Plus d'une semaine s'est écoulée depuis l'élection présidentielle en Ossétie du Sud, mais dans la capitale, les actions de protestation se poursuivent. Les partisans de l'opposante Alla Djioïeva exigent que la justice la reconnaisse comme présidente. Le photographe Mikhaïl Mordassov a observé comment a évolué le « printemps caucasien ».

Photos de Mikhaïl Mordassov

« Photographiez, photographiez, mais seulement la vérité ! », « Pourquoi ne montrez-vous rien ? » De telles questions sont posées à chaque journaliste une dizaine de fois par jour par les partisans d'Alla Djioïeva. Que le journaliste ait un enregistreur vocal ou un appareil photo n'a aucune importance. Une autre approche populaire pour engager la conversation avec un correspondant est à l'opposé : « Arrêtez de photographier. De toute façon vous ne montrez jamais rien ».

Contexte

Les élections présidentielles en Ossétie du Sud ont eu lieu en deux tours. Au second, les électeurs avaient le choix entre le chef du Ministère des situations d'urgence Anatoli Bibilov, et Alla Djioïeva, candidate de l'opposition. Selon les données préliminaires, Djioïeva était en tête. Mais les électeurs n'ont jamais appris le résultat final : la Cour suprême d'Ossétie du Sud a invalidé les élections, motivant son verdict par les fraudes relevées. Outrée par l'annulation du vote, Djioïeva s'est déclarée présidente et a mis en place un conseil d'Etat censé assurer « le transfert constitutionnel du pouvoir ». L'actuel président d'Ossétie du Sud Edouard Kokoïty a comparé la situation dans la république à la « Révolution orange » d’Ukraine.

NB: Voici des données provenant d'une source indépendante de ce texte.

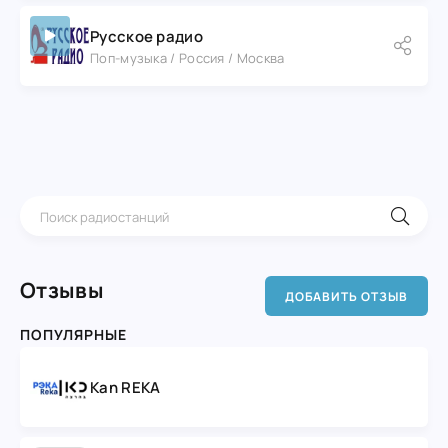
Русское радио
Поп-музыка / Россия / Москва
Отзывы
ДОБАВИТЬ ОТЗЫВ
ПОПУЛЯРНЫЕ
Kan REKA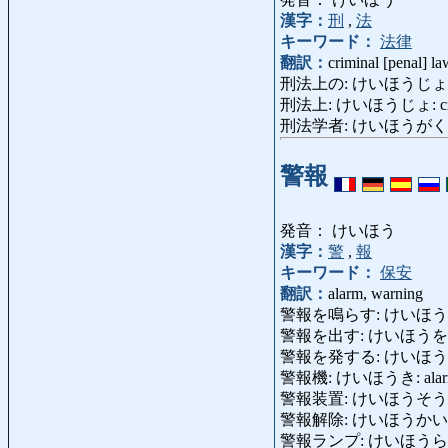
漢字：
刑
,
法
キーワード：
法律
翻訳：
criminal [penal] la
刑法上の: けいほうじょうの: c
刑法上: けいほうじょ: crim
刑法学者: けいほうがくしゃ: 
警報
発音： けいほう
漢字：
警
,
報
キーワード：
保安
翻訳：
alarm, warning
警報を鳴らす: けいほうをならす: g
警報を出す: けいほうを
警報を発する: けいほう
警報機: けいほうき: alar
警報装置: けいほうそうち
警報解除: けいほうかいじょ: 
警報ランプ: けいほうらんぷ:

D'ailleurs, il n'y a rien à photographier. Depuis près d'une semaine, les gens allument des feux, font du thé et cuisent de la viande dans des chaudrons, montent des tentes, apportent du bois et des matelas, allument des générateurs pour avoir de la lumière et de la musique, et parfois dansent et chantent. Parfois, Alla Djioïeva ou les membres de son état-major font un discours, disent que tout doit être résolu pacifiquement et ne résolvent rien. Ni Moscou ni Kokoïty ne les écoute. On ne traite pas Djioïeva comme une politicienne, mais comme une femme caucasienne : elle doit connaître sa place et de ne pas s'immiscer dans les affaires des hommes.

Les gens qui campent sur la place ne s'en vont pas. Ils ont fait leur choix. Les militaires, qui se tiennent en face et veillent sur le bâtiment du gouvernement, ne ​​sont pas tombés du ciel. Ils vivent ici même, bavardent avec leurs amis et voisins, qui eux aussi veillent généralement sur ​​leur bien : le droit de choisir leurs dirigeants. Ils parlent avec les filles, saluent et donnent des accolades aux jeunes et aux hommes. Les hommes coupent du bois et les jettent dans les tonneaux pour pouvoir se chauffer la nuit (la température descend jusque -10°C à la tombée de la nuit).

Les filles renouvellent leur garde-robe : en ce moment, il est à la mode de porter plusieurs pantalons, une veste et des chaussures chaudes, avec un foulard ou une couverture par-dessus. Dans la soirée, on écoute l'accordéon et la guitare dans la rue ou on improvise une discothèque dans une tente. Les gens arrangent leur quotidien. Djioïeva semble ne pas très bien savoir quoi faire. Chaque jour, elle arrive avec quelque chose de nouveau, et on croirait que tout va s'arrêter. Chaque jour, les journalistes pensent qu'ils rentreront chez eux le lendemain. Et chaque matin, ils retournent sur la place.